▶ **Exercise details**: Reproduce exactly the lines below, from the first one through the line containing "Trabzonspor'un yeni transferi", and omit any pictures.

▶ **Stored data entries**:
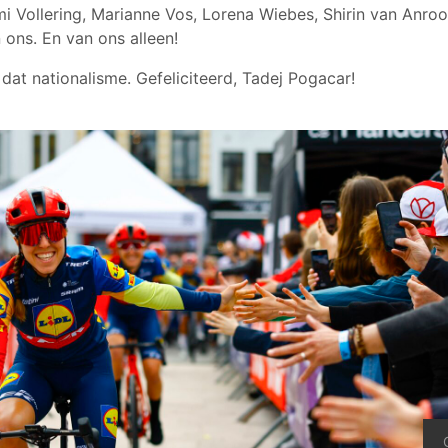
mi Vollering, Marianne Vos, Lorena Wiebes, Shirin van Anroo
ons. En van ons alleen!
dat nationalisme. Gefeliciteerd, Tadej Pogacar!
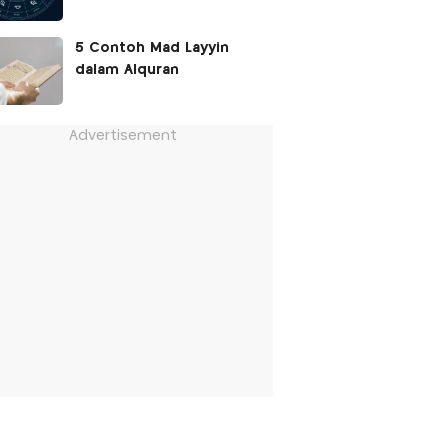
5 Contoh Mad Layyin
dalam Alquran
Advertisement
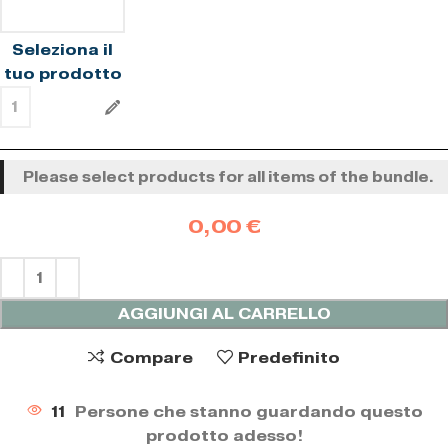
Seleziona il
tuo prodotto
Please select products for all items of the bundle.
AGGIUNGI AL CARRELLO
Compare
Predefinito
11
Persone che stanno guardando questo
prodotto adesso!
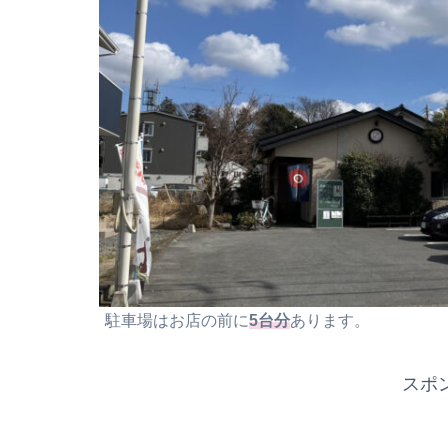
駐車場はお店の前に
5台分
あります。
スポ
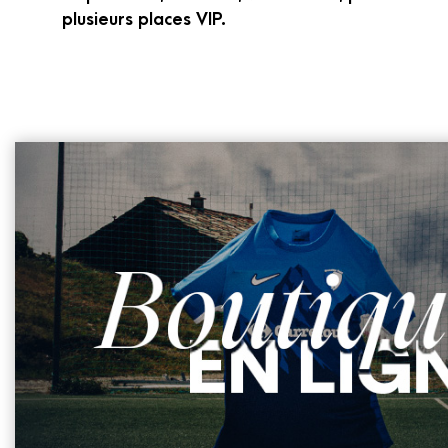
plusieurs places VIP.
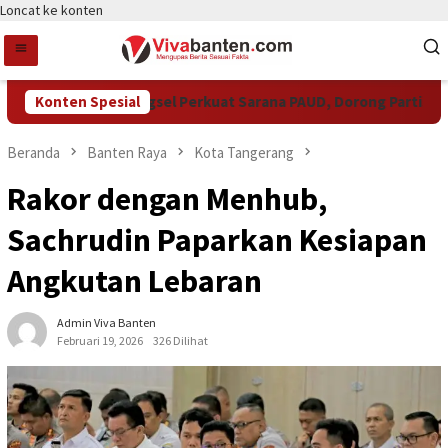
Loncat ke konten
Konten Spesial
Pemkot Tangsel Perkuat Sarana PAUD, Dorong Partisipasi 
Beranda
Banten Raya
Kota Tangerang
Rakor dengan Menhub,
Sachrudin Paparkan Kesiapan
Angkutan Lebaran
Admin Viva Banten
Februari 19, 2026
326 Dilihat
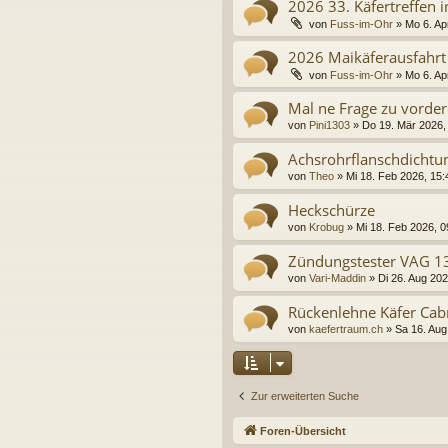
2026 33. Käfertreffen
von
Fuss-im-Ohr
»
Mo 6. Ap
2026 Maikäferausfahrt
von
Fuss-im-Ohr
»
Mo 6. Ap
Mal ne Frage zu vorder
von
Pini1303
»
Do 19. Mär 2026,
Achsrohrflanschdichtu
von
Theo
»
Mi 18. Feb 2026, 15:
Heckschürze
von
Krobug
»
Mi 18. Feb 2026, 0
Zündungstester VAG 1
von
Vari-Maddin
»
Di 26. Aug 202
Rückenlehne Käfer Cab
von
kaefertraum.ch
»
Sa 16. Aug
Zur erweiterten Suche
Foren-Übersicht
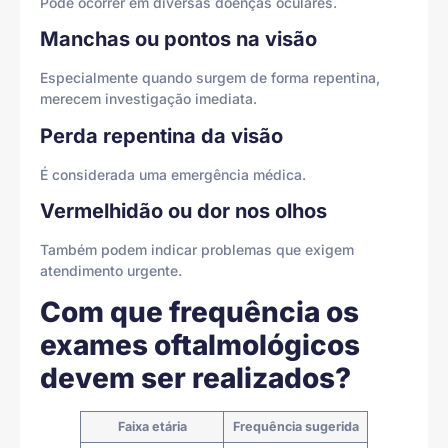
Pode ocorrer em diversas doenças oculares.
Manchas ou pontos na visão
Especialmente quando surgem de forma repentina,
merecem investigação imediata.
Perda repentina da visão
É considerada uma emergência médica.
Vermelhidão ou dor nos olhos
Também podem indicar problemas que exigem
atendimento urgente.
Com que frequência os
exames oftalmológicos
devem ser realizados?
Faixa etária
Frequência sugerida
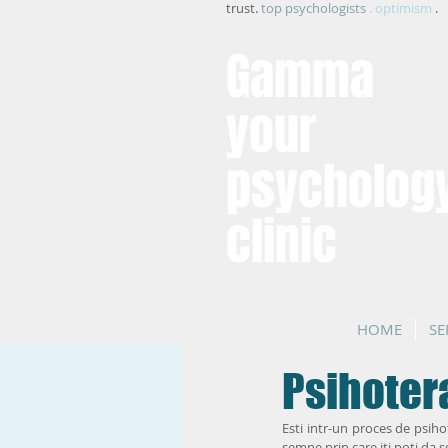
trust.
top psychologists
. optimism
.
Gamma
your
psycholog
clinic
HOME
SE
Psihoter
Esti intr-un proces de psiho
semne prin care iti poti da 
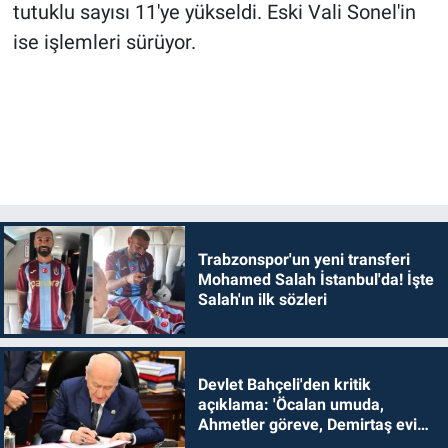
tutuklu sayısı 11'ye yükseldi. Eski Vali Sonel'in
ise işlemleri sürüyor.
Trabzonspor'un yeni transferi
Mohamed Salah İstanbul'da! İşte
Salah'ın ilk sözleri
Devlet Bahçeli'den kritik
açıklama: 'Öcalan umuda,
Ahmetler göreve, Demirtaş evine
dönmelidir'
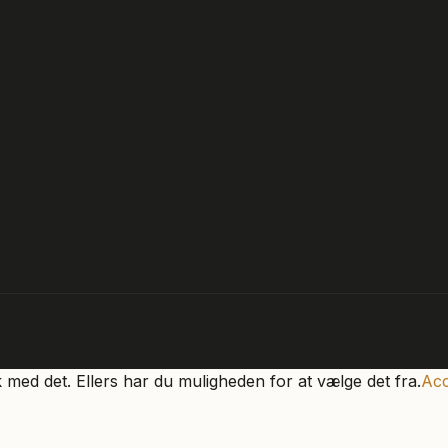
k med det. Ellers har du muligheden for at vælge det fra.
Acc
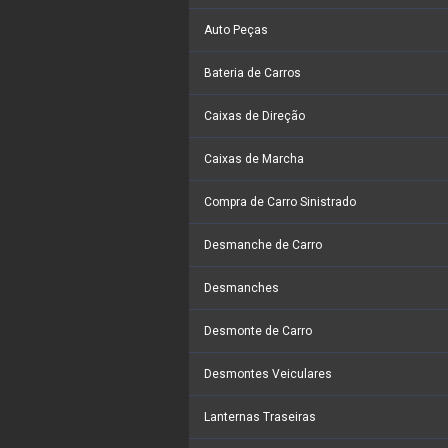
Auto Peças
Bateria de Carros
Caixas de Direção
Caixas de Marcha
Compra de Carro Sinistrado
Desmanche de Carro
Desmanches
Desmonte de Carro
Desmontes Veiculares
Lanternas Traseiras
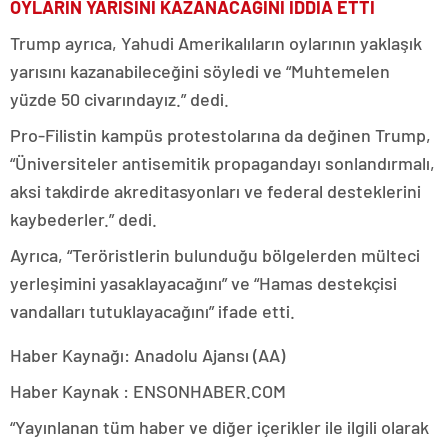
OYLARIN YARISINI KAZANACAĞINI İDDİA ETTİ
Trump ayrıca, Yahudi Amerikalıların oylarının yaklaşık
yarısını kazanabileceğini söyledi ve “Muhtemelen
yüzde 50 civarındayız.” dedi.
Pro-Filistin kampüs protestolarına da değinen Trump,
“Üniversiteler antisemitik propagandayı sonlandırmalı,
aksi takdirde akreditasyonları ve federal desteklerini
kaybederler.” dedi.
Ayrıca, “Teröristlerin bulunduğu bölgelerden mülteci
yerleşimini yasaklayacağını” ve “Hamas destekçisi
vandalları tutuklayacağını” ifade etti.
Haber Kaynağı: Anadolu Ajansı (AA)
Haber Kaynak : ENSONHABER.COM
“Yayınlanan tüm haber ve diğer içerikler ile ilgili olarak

▶ **Exercise result**:
mi Vollering, Marianne Vos, Lorena Wiebes, Shirin van Anroo
ons. En van ons alleen!
dat nationalisme. Gefeliciteerd, Tadej Pogacar!
5 Contoh Mad Layyin
dalam Alquran
Advertisement
Seleziona il
tuo prodotto
Please select products for all items of the bundle.
AGGIUNGI AL CARRELLO
Compare
Predefinito
11
Persone che stanno guardando questo
prodotto adesso!
駐車場はお店の前に
5台分
あります。
スポ
plusieurs places VIP.
Loncat ke konten
Konten Spesial
Pemkot Tangsel Perkuat Sarana PAUD, Dorong Partisipasi 
Beranda
Banten Raya
Kota Tangerang
Rakor dengan Menhub,
Sachrudin Paparkan Kesiapan
Angkutan Lebaran
Admin Viva Banten
Februari 19, 2026
326 Dilihat
2026 33. Käfertreffen
von
Fuss-im-Ohr
»
Mo 6. Ap
2026 Maikäferausfahrt
von
Fuss-im-Ohr
»
Mo 6. Ap
Mal ne Frage zu vorder
von
Pini1303
»
Do 19. Mär 2026,
Achsrohrflanschdichtu
von
Theo
»
Mi 18. Feb 2026, 15:
Heckschürze
von
Krobug
»
Mi 18. Feb 2026, 0
Zündungstester VAG 1
von
Vari-Maddin
»
Di 26. Aug 202
Rückenlehne Käfer Cab
von
kaefertraum.ch
»
Sa 16. Aug
Zur erweiterten Suche
Foren-Übersicht
Pode ocorrer em diversas doenças oculares.
Manchas ou pontos na visão
Especialmente quando surgem de forma repentina,
merecem investigação imediata.
Perda repentina da visão
É considerada uma emergência médica.
Vermelhidão ou dor nos olhos
Também podem indicar problemas que exigem
atendimento urgente.
Com que frequência os
exames oftalmológicos
devem ser realizados?
Faixa etária
Frequência sugerida
trust.
top psychologists
. optimism
.
Gamma
your
psycholog
clinic
HOME
SE
Psihoter
Esti intr-un proces de psiho
semne prin care iti poti da 
tutuklu sayısı 11'ye yükseldi. Eski Vali Sonel'in
ise işlemleri sürüyor.
Trabzonspor'un yeni transferi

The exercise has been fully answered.